------ ENTRIES PROVIDED ------

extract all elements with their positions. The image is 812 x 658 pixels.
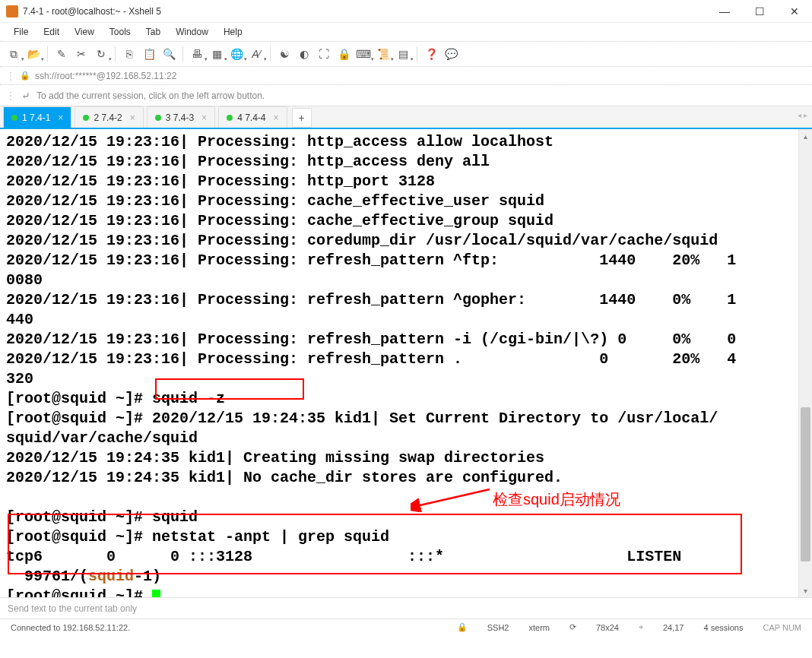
tabs-scroll-hint-icon: ◂ ▸ xyxy=(798,111,807,119)
tab-close-icon[interactable]: × xyxy=(58,112,63,123)
menu-tab[interactable]: Tab xyxy=(138,25,168,39)
menu-bar: File Edit View Tools Tab Window Help xyxy=(0,23,812,41)
toolbar: ⧉ 📂 ✎ ✂ ↻ ⎘ 📋 🔍 🖶 ▦ 🌐 A⁄ ☯ ◐ ⛶ 🔒 ⌨ 📜 ▤ ❓… xyxy=(0,41,812,67)
session-tab-2[interactable]: 2 7.4-2 × xyxy=(75,106,143,128)
window-title: 7.4-1 - root@localhost:~ - Xshell 5 xyxy=(23,6,707,17)
hint-text: To add the current session, click on the… xyxy=(36,90,265,101)
status-protocol-icon: 🔒 xyxy=(454,622,471,632)
tab-close-icon[interactable]: × xyxy=(201,112,207,123)
status-bar: Connected to 192.168.52.11:22. 🔒 SSH2 xt… xyxy=(0,618,812,635)
grip-icon: ⋮ xyxy=(6,90,15,101)
protocol-lock-icon: 🔒 xyxy=(20,71,30,81)
status-sessions: 4 sessions xyxy=(700,623,746,632)
title-bar: 7.4-1 - root@localhost:~ - Xshell 5 — ☐ … xyxy=(0,0,812,23)
status-term: xterm xyxy=(525,623,553,632)
svg-line-1 xyxy=(417,489,490,506)
ftp-icon[interactable]: ☯ xyxy=(275,45,293,63)
menu-edit[interactable]: Edit xyxy=(36,25,67,39)
layout-icon[interactable]: ▤ xyxy=(394,45,412,63)
maximize-button[interactable]: ☐ xyxy=(742,0,777,23)
status-caps: CAP NUM xyxy=(760,623,804,632)
font-icon[interactable]: A⁄ xyxy=(247,45,265,63)
open-icon[interactable]: 📂 xyxy=(24,45,43,63)
address-bar: ⋮ 🔒 ssh://root:******@192.168.52.11:22 xyxy=(0,67,812,85)
session-tab-4[interactable]: 4 7.4-4 × xyxy=(218,106,287,128)
tab-close-icon[interactable]: × xyxy=(130,112,135,123)
status-size: 78x24 xyxy=(593,623,622,632)
reconnect-icon[interactable]: ↻ xyxy=(92,45,110,63)
menu-window[interactable]: Window xyxy=(168,25,216,39)
hint-bar: ⋮ ⤶ To add the current session, click on… xyxy=(0,85,812,106)
close-button[interactable]: ✕ xyxy=(777,0,812,23)
keyboard-icon[interactable]: ⌨ xyxy=(354,45,373,63)
status-dot-icon xyxy=(155,115,161,121)
annotation-arrow-icon xyxy=(411,485,494,512)
status-cursor: 24,17 xyxy=(660,623,687,632)
tab-close-icon[interactable]: × xyxy=(273,112,278,123)
annotation-text: 检查squid启动情况 xyxy=(493,489,620,510)
window-controls: — ☐ ✕ xyxy=(707,0,812,23)
status-dot-icon xyxy=(83,115,89,121)
grip-icon: ⋮ xyxy=(6,71,15,81)
terminal-area: 2020/12/15 19:23:16| Processing: http_ac… xyxy=(0,129,812,597)
connect-icon[interactable]: ✎ xyxy=(52,45,71,63)
find-icon[interactable]: 🔍 xyxy=(160,45,178,63)
minimize-button[interactable]: — xyxy=(707,0,742,23)
app-icon xyxy=(6,5,18,17)
input-placeholder: Send text to the current tab only xyxy=(8,603,137,614)
tab-label: 4 7.4-4 xyxy=(237,112,265,123)
status-dot-icon xyxy=(227,115,233,121)
menu-help[interactable]: Help xyxy=(216,25,250,39)
session-tab-3[interactable]: 3 7.4-3 × xyxy=(147,106,215,128)
script-icon[interactable]: 📜 xyxy=(374,45,392,63)
send-input-bar[interactable]: Send text to the current tab only xyxy=(0,597,812,618)
left-arrow-icon[interactable]: ⤶ xyxy=(21,90,30,102)
fullscreen-icon[interactable]: ⛶ xyxy=(315,45,333,63)
annotation-box-large xyxy=(8,514,742,574)
menu-tools[interactable]: Tools xyxy=(102,25,138,39)
tab-label: 2 7.4-2 xyxy=(94,112,122,123)
scroll-up-icon[interactable]: ▴ xyxy=(799,129,812,143)
vertical-scrollbar[interactable]: ▴ ▾ xyxy=(798,129,812,597)
status-protocol: SSH2 xyxy=(484,623,512,632)
tunnel-icon[interactable]: ◐ xyxy=(295,45,313,63)
lock-icon[interactable]: 🔒 xyxy=(335,45,353,63)
new-session-icon[interactable]: ⧉ xyxy=(5,45,23,63)
status-dot-icon xyxy=(11,115,17,121)
paste-icon[interactable]: 📋 xyxy=(140,45,158,63)
tab-label: 3 7.4-3 xyxy=(166,112,194,123)
menu-file[interactable]: File xyxy=(6,25,36,39)
chat-icon[interactable]: 💬 xyxy=(442,45,460,63)
tab-strip: 1 7.4-1 × 2 7.4-2 × 3 7.4-3 × 4 7.4-4 × … xyxy=(0,106,812,129)
annotation-box-small xyxy=(155,378,304,400)
session-tab-1[interactable]: 1 7.4-1 × xyxy=(3,106,71,128)
address-text[interactable]: ssh://root:******@192.168.52.11:22 xyxy=(35,71,176,81)
status-cursor-icon: ⌖ xyxy=(636,622,646,632)
disconnect-icon[interactable]: ✂ xyxy=(72,45,90,63)
transfer-icon[interactable]: 🌐 xyxy=(227,45,246,63)
add-tab-button[interactable]: + xyxy=(292,108,312,128)
status-size-icon: ⟳ xyxy=(566,622,579,632)
help-icon[interactable]: ❓ xyxy=(422,45,440,63)
copy-icon[interactable]: ⎘ xyxy=(120,45,138,63)
scroll-down-icon[interactable]: ▾ xyxy=(799,584,812,597)
print-icon[interactable]: 🖶 xyxy=(188,45,206,63)
tab-label: 1 7.4-1 xyxy=(22,112,50,123)
properties-icon[interactable]: ▦ xyxy=(208,45,226,63)
scrollbar-thumb[interactable] xyxy=(801,407,810,562)
menu-view[interactable]: View xyxy=(67,25,102,39)
status-connection: Connected to 192.168.52.11:22. xyxy=(8,623,133,632)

------

INSTRUCTIONS TO FOLLOW:
Give the listing again word for word. Skip every image.

SOLUTION:
extract all elements with their positions. The image is 812 x 658 pixels.
tabs-scroll-hint-icon: ◂ ▸ xyxy=(798,111,807,119)
tab-close-icon[interactable]: × xyxy=(58,112,63,123)
menu-tab[interactable]: Tab xyxy=(138,25,168,39)
menu-bar: File Edit View Tools Tab Window Help xyxy=(0,23,812,41)
toolbar: ⧉ 📂 ✎ ✂ ↻ ⎘ 📋 🔍 🖶 ▦ 🌐 A⁄ ☯ ◐ ⛶ 🔒 ⌨ 📜 ▤ ❓… xyxy=(0,41,812,67)
session-tab-2[interactable]: 2 7.4-2 × xyxy=(75,106,143,128)
window-title: 7.4-1 - root@localhost:~ - Xshell 5 xyxy=(23,6,707,17)
hint-text: To add the current session, click on the… xyxy=(36,90,265,101)
status-protocol-icon: 🔒 xyxy=(454,622,471,632)
tab-close-icon[interactable]: × xyxy=(201,112,207,123)
status-bar: Connected to 192.168.52.11:22. 🔒 SSH2 xt… xyxy=(0,618,812,635)
grip-icon: ⋮ xyxy=(6,90,15,101)
protocol-lock-icon: 🔒 xyxy=(20,71,30,81)
status-sessions: 4 sessions xyxy=(700,623,746,632)
title-bar: 7.4-1 - root@localhost:~ - Xshell 5 — ☐ … xyxy=(0,0,812,23)
status-term: xterm xyxy=(525,623,553,632)
svg-line-1 xyxy=(417,489,490,506)
ftp-icon[interactable]: ☯ xyxy=(275,45,293,63)
menu-edit[interactable]: Edit xyxy=(36,25,67,39)
layout-icon[interactable]: ▤ xyxy=(394,45,412,63)
maximize-button[interactable]: ☐ xyxy=(742,0,777,23)
status-caps: CAP NUM xyxy=(760,623,804,632)
font-icon[interactable]: A⁄ xyxy=(247,45,265,63)
open-icon[interactable]: 📂 xyxy=(24,45,43,63)
address-bar: ⋮ 🔒 ssh://root:******@192.168.52.11:22 xyxy=(0,67,812,85)
session-tab-4[interactable]: 4 7.4-4 × xyxy=(218,106,287,128)
tab-close-icon[interactable]: × xyxy=(130,112,135,123)
status-size: 78x24 xyxy=(593,623,622,632)
reconnect-icon[interactable]: ↻ xyxy=(92,45,110,63)
menu-window[interactable]: Window xyxy=(168,25,216,39)
hint-bar: ⋮ ⤶ To add the current session, click on… xyxy=(0,85,812,106)
close-button[interactable]: ✕ xyxy=(777,0,812,23)
keyboard-icon[interactable]: ⌨ xyxy=(354,45,373,63)
status-dot-icon xyxy=(155,115,161,121)
annotation-arrow-icon xyxy=(411,485,494,512)
status-cursor: 24,17 xyxy=(660,623,687,632)
tab-close-icon[interactable]: × xyxy=(273,112,278,123)
annotation-text: 检查squid启动情况 xyxy=(493,489,620,510)
window-controls: — ☐ ✕ xyxy=(707,0,812,23)
status-dot-icon xyxy=(83,115,89,121)
grip-icon: ⋮ xyxy=(6,71,15,81)
terminal-area: 2020/12/15 19:23:16| Processing: http_ac… xyxy=(0,129,812,597)
connect-icon[interactable]: ✎ xyxy=(52,45,71,63)
find-icon[interactable]: 🔍 xyxy=(160,45,178,63)
minimize-button[interactable]: — xyxy=(707,0,742,23)
app-icon xyxy=(6,5,18,17)
input-placeholder: Send text to the current tab only xyxy=(8,603,137,614)
tab-label: 4 7.4-4 xyxy=(237,112,265,123)
status-dot-icon xyxy=(227,115,233,121)
menu-help[interactable]: Help xyxy=(216,25,250,39)
session-tab-3[interactable]: 3 7.4-3 × xyxy=(147,106,215,128)
script-icon[interactable]: 📜 xyxy=(374,45,392,63)
send-input-bar[interactable]: Send text to the current tab only xyxy=(0,597,812,618)
left-arrow-icon[interactable]: ⤶ xyxy=(21,90,30,102)
fullscreen-icon[interactable]: ⛶ xyxy=(315,45,333,63)
annotation-box-large xyxy=(8,514,742,574)
menu-tools[interactable]: Tools xyxy=(102,25,138,39)
tab-label: 2 7.4-2 xyxy=(94,112,122,123)
scroll-up-icon[interactable]: ▴ xyxy=(799,129,812,143)
vertical-scrollbar[interactable]: ▴ ▾ xyxy=(798,129,812,597)
status-protocol: SSH2 xyxy=(484,623,512,632)
tunnel-icon[interactable]: ◐ xyxy=(295,45,313,63)
lock-icon[interactable]: 🔒 xyxy=(335,45,353,63)
new-session-icon[interactable]: ⧉ xyxy=(5,45,23,63)
status-dot-icon xyxy=(11,115,17,121)
paste-icon[interactable]: 📋 xyxy=(140,45,158,63)
tab-label: 3 7.4-3 xyxy=(166,112,194,123)
menu-file[interactable]: File xyxy=(6,25,36,39)
chat-icon[interactable]: 💬 xyxy=(442,45,460,63)
tab-strip: 1 7.4-1 × 2 7.4-2 × 3 7.4-3 × 4 7.4-4 × … xyxy=(0,106,812,129)
annotation-box-small xyxy=(155,378,304,400)
session-tab-1[interactable]: 1 7.4-1 × xyxy=(3,106,71,128)
address-text[interactable]: ssh://root:******@192.168.52.11:22 xyxy=(35,71,176,81)
status-cursor-icon: ⌖ xyxy=(636,622,646,632)
disconnect-icon[interactable]: ✂ xyxy=(72,45,90,63)
transfer-icon[interactable]: 🌐 xyxy=(227,45,246,63)
add-tab-button[interactable]: + xyxy=(292,108,312,128)
status-size-icon: ⟳ xyxy=(566,622,579,632)
help-icon[interactable]: ❓ xyxy=(422,45,440,63)
copy-icon[interactable]: ⎘ xyxy=(120,45,138,63)
scroll-down-icon[interactable]: ▾ xyxy=(799,584,812,597)
print-icon[interactable]: 🖶 xyxy=(188,45,206,63)
tab-label: 1 7.4-1 xyxy=(22,112,50,123)
properties-icon[interactable]: ▦ xyxy=(208,45,226,63)
scrollbar-thumb[interactable] xyxy=(801,407,810,562)
menu-view[interactable]: View xyxy=(67,25,102,39)
status-connection: Connected to 192.168.52.11:22. xyxy=(8,623,133,632)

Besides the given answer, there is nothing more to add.